“I would be nowhere without the Internet,” the artist and filmmaker Petra Collins told IndieWire last week, after her short documentary, “Keep Sailing,” about the Atlanta rapper Lil’ Yachty premiered on The Fader, which produced the film.
Collins was drawn to Yachty as a fan of the music, but also because of their similar trajectories. “How he came up on the Internet and was really honest about that really drew me to him.”
Collins began taking photos at 15, and when she didn’t see a place for her work, founded the online women’s art collective “The Ardorous.” Her dreamy visual style and unapologetic images of female sexuality caught the eye of other young artists, and she began receiving submissions.
With the site’s success as well as her considerable Instagram following, Collins became the unofficial arbiter of taste for young female artists and their fans. Her first book, “Babe,” a collection of work by Ardorous artists, was released in 2015, with a foreword by Rookie Magazine founder and actress Tavi Gevinson (“Enough Said”). She has also modeled for Ryan McGinley, arguably one of the most important photographers working today.
Collins directed the music video “Boy Problems” for Carly Rae Jepson, who learned of her work via Instagram. She also made a three-part documentary series called “Making Space,” exploring the importance of dance for young girls in the deep South. At 14 minutes, “Keep Sailing” is the longest film Collins has made to date.
Like her other films, “Keep Sailing” stays true to Collins’ visual style, which she perfected with her 35 mm photography. With washed out colors, her images look as though they’ve passed through an Instagram filter of her own design. Yachty’s outsize persona fits into this otherworldly color scheme, as Collins blurs the lines of fantasy and reality.
“It’s almost a mockumentary,” she said, referring to Yachty’s appearance — in bright red wig and mustache — as his own fictional uncle, Darnell Boat, a character from Yachty’s album. “That feels more real than doing a straight-up documentary, because it’s taking the subject in their world and creating it as well.”
Yachty is an unconventional subject for Collins, whose previous work is unabashedly feminist. (She designed a line of t-shirts for American Apparel featuring masturbating, menstruating, hairy vagina drawings). But she found his honesty about his thirst for fame refreshing.
“It’s so taboo to talk about how you become successful,” said Collins. “[Lil’ Yachty] debunks this old way of thinking about fame, that this person is so talented they just got where they are.”

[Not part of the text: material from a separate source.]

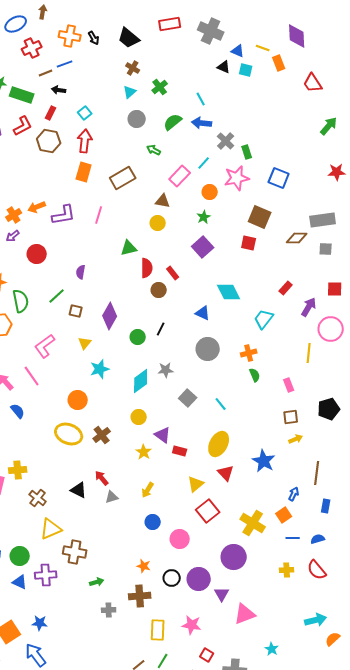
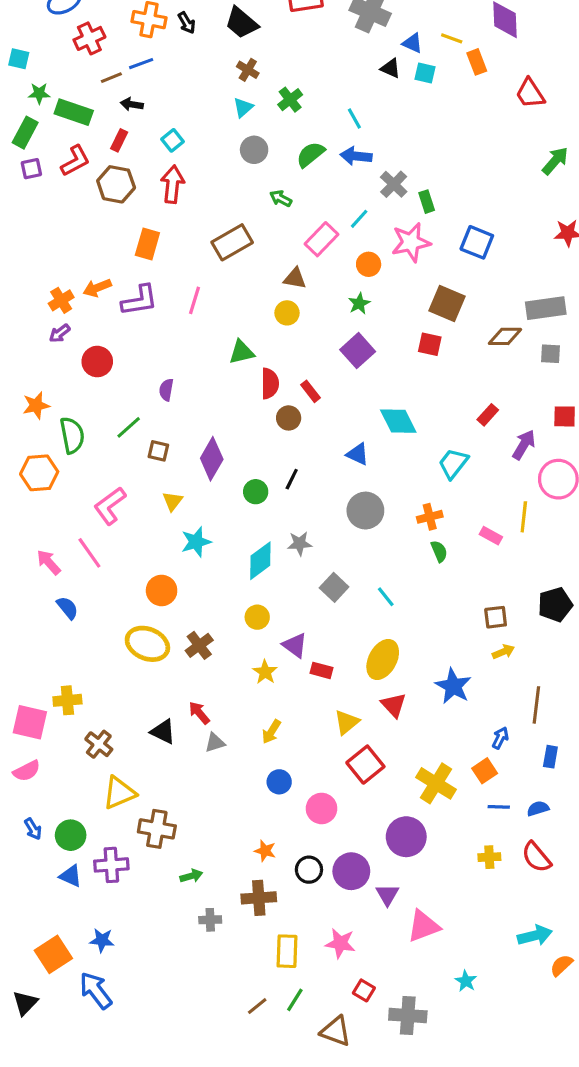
orange rectangle: (84, 172) -> (147, 244), moved
pink rectangle: (289, 385) -> (491, 536), moved, turned -40

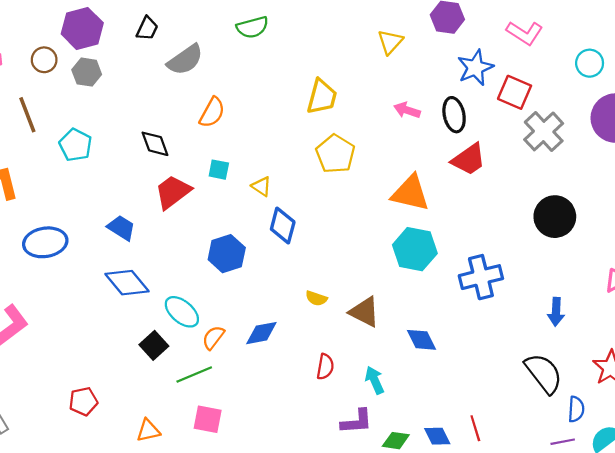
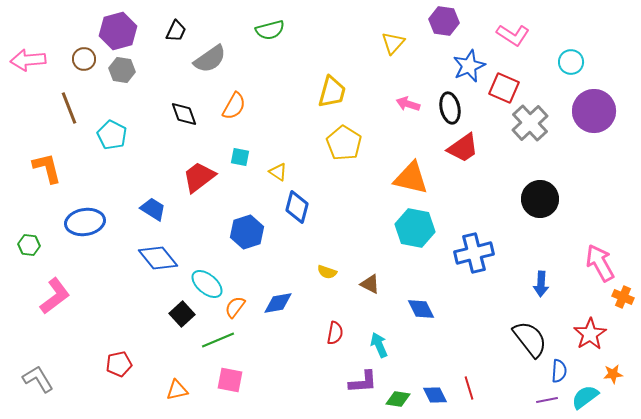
black diamond: (155, 144) -> (184, 114), moved
brown triangle: (364, 312) -> (370, 284), size x0.7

Unfortunately, simply claiming space as a female filmmaker is still a radical feminist act. Collins has a unique vantage point, straddling the art, fashion and now film worlds. She says it is harder to be a female filmmaker than a female artist. “When you’re creating art, you’re just doing it on your own.”
Filmmaking involves a whole host of collaborators — often male — who take one look at a waif-ish young woman and feel entitled to offer advice, even if she’s the director. “When I’m on set, I have to constantly remind myself that I’m the talent.”
Which is why Collins is so grateful to the Internet and social media for democratizing opportunities. “It’s about not waiting for permission to do something, and not having to go through the classic system,” she said. “Because it’s usually not a system that works.”